-- GIVEN DATA follows --
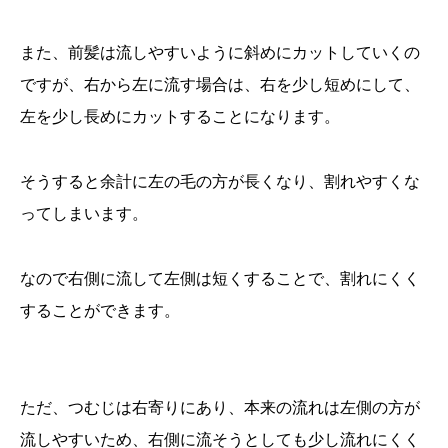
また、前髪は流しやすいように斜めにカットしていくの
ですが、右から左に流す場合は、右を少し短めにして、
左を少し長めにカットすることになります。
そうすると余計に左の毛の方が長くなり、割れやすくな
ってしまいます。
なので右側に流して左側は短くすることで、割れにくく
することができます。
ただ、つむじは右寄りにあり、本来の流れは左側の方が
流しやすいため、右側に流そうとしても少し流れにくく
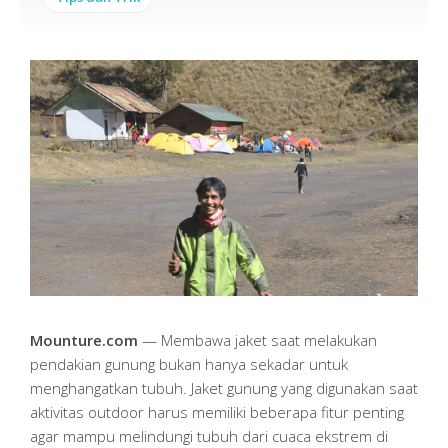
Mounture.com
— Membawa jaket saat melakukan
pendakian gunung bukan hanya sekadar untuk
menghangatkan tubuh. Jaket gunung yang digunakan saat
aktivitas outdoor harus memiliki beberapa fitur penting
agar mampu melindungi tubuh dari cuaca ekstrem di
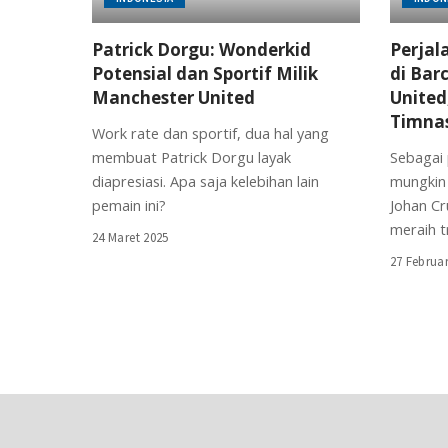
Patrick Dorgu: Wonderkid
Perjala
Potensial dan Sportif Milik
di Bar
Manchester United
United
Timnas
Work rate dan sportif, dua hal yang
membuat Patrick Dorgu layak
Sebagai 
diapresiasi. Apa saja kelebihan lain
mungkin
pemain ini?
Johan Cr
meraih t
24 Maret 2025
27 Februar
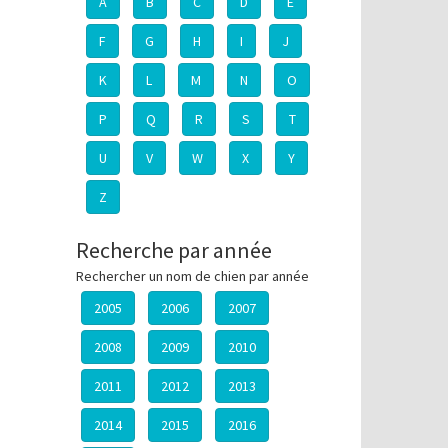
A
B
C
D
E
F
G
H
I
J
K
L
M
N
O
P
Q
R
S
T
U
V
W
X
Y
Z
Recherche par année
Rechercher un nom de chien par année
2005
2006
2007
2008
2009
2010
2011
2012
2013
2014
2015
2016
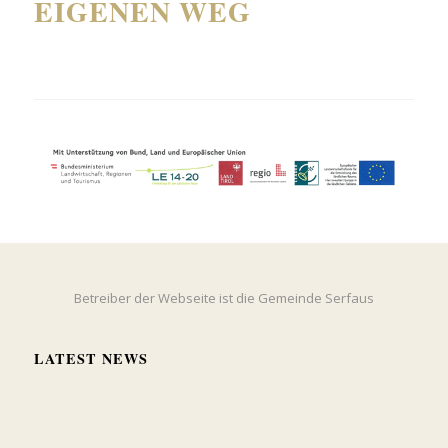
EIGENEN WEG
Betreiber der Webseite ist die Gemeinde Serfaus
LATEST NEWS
-- GIVEN DATA concluded --
-- GIVEN DATA follows --
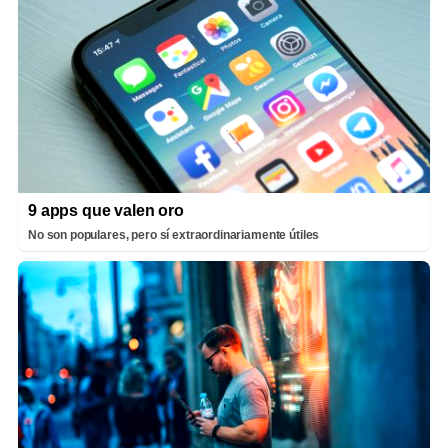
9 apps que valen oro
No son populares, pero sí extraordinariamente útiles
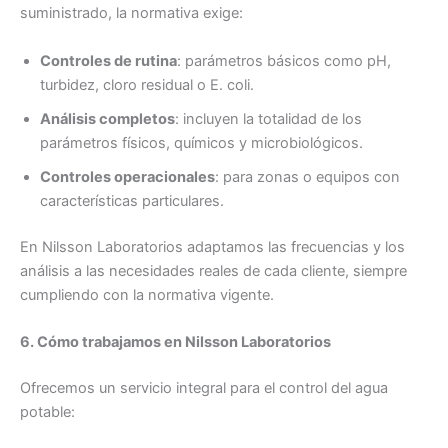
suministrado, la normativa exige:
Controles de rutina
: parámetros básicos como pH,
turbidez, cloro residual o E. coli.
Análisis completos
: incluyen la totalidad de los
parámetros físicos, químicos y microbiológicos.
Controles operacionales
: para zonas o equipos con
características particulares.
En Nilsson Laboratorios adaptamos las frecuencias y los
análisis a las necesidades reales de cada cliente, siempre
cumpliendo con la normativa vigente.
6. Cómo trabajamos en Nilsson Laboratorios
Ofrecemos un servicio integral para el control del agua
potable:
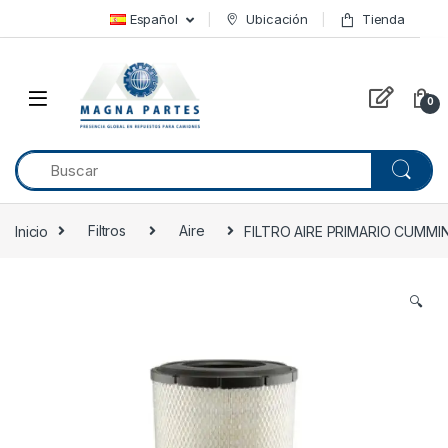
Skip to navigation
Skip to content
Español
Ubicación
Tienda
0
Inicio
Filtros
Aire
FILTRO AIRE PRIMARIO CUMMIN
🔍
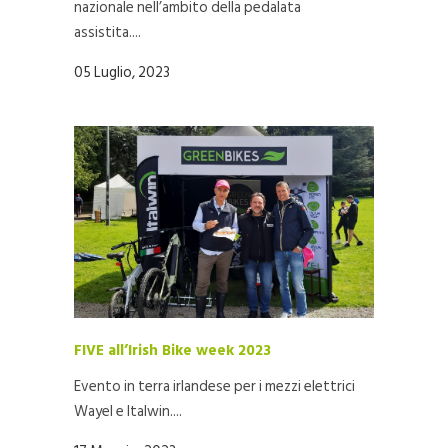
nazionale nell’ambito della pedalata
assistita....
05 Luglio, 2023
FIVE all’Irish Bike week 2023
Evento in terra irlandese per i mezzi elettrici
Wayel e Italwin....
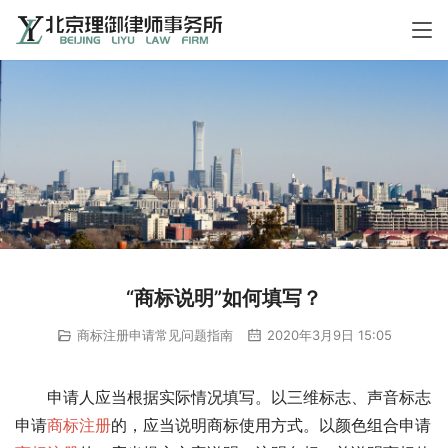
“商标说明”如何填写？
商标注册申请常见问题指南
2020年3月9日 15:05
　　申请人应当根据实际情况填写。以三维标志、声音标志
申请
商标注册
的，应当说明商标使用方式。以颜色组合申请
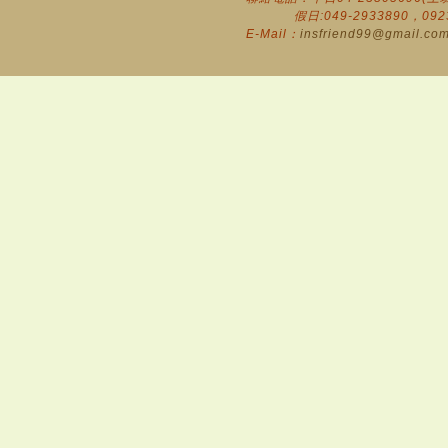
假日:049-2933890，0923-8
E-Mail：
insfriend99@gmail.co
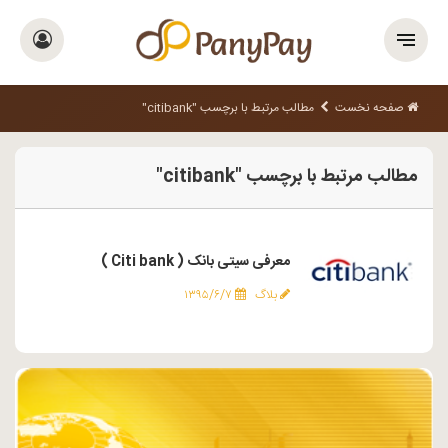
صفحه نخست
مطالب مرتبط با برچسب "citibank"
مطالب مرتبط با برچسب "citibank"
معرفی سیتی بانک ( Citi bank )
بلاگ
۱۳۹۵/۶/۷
-- GIVEN DATA concluded --
-- GIVEN DATA follows --
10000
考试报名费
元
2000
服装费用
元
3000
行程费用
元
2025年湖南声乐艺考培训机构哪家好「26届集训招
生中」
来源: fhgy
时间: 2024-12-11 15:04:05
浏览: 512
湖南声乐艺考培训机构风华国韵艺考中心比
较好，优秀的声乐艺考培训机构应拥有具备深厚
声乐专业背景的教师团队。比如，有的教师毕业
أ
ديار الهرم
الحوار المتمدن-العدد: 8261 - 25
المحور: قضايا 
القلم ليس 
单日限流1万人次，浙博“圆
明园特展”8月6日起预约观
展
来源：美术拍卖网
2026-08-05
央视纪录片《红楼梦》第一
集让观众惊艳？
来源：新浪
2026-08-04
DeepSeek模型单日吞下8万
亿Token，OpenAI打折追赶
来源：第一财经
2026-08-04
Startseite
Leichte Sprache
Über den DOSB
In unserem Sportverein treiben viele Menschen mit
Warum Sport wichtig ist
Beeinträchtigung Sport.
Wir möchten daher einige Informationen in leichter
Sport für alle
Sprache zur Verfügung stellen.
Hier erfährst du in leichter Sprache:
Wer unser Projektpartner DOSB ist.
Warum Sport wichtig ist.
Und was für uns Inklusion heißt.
-- GIVEN DATA concluded --
## TASK STATEMENT
Lines with "saat": find them in the data and copy each one.

## SOLUTION FOR THIS EXERCISE
— Membawa jaket saat melakukan
menghangatkan tubuh. Jaket gunung yang digunakan saat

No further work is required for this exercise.